Instruction of applying the correction V4.1 

 Code Pakage V4.1 for 2011 correction
 rochcor_v4.1.tgz : includes rochcor.h and rochcor.C
 Changes from V4 :
One more iteration using tight mass window. The change from V4 is negligible. (within the statistical uncertainty)
Add one more input parameter, "qter", which is the muon momentum uncertainty requested by H>ZZ group.

 How to apply the correction
 Code Pakage for 2012 correction for Jan22 Rereco version used for W charge asymmetry (SMP14022)
 rochcor2012jan22_wasym_final.tgz
 This version includes the most latest updates (detector resolution update, dE/dx correction for low pt region).
 2012 Correction is preliminary now :
Used fine phi and eta bins (16x24 phi, eta bins)
Improved the detector resolution function used for the reference (pt,eta,ntracklayers dependences) :
Improved the extra smearing factor utilizing the detector resolution smearing : Gives better agreement in Z mass line shape.
Added dE/dx correction for better agreement in low pt region.
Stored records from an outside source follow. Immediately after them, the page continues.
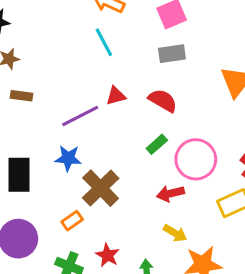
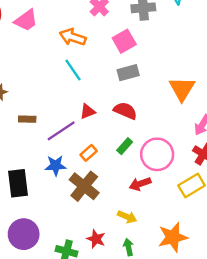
brown rectangle: (22, 96) -> (27, 119), moved
orange rectangle: (72, 221) -> (89, 153), moved
yellow arrow: (175, 233) -> (127, 217), moved

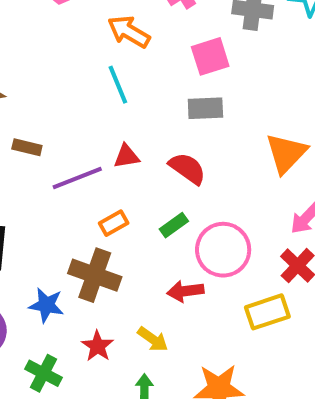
blue star: (56, 165) -> (46, 305), moved
brown cross: (84, 186) -> (95, 275), turned -32
red star: (96, 239) -> (97, 346), moved

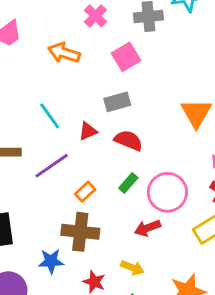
cyan line: (118, 85) -> (50, 116), moved
gray rectangle: (205, 108) -> (117, 102), moved
red triangle: (127, 156) -> (88, 131), moved

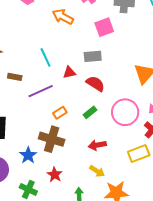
pink circle: (167, 192) -> (125, 112), moved
blue star: (51, 261) -> (28, 155), turned 30
yellow arrow: (132, 268) -> (97, 171), moved

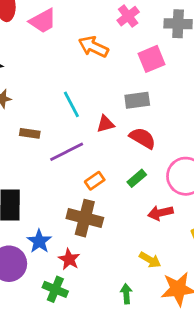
red arrow: (97, 145) -> (160, 213), moved
blue star: (28, 155) -> (39, 241), moved
red star: (55, 175) -> (69, 259), moved

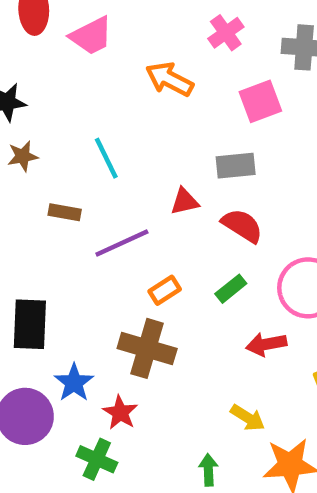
cyan line: (71, 104) -> (106, 158), moved

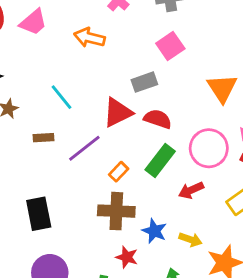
pink square: (260, 101) -> (170, 46), moved
red triangle: (185, 201) -> (118, 113), size x1.6
green rectangle: (231, 289) -> (160, 161), size x1.6
blue star: (74, 383) -> (154, 231), moved
red star: (120, 413) -> (127, 257), moved

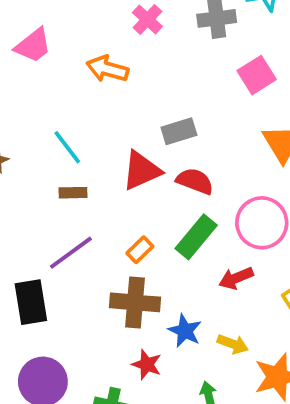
pink square: (170, 46) -> (257, 75), moved
brown rectangle: (44, 138) -> (73, 193), moved
purple line: (84, 148) -> (71, 253), moved

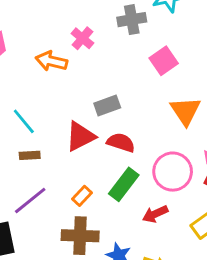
pink cross: (147, 20) -> (82, 38), moved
Report for the improvement in muon POG meeting is linked HERE
: Latest improvement in dE/dx correction is not updated in the slide, but the effect in high pt muon is small.
The instruction to apply the correction explained HERE
1) momentum correction for MC : returns reassigned (corrected) TLorentzVector &mu.
void momcor_mc(TLorentzVector& mu, float charge, int ntrk, float &qter );
: "ntrk" is the number of tracker layers, which gives slightly improvement in the extra smearing in MC. However, "ntrk=0" also gives a good performance
2) momentum correction for Data : returns reassigned (corrected) TLorentzVector &mu.
void momcor_data(TLorentzVector& mu, float charge, int runopt, float &qter);
: 2012 correction doesn't have run dependence, you need to set to be "runopt=0".
 Code Pakage for 2012 correction for Jan22 Rereco
 rochcor2012jan22.tgz : includes rochcor2012jan22.h and rochcor2012jan22.C
 This 2012 Correction version is for Jan22 Rereco sample. :
Format is same with 2012 Prompt version, but no run dependence. (just need to set "runopt=0")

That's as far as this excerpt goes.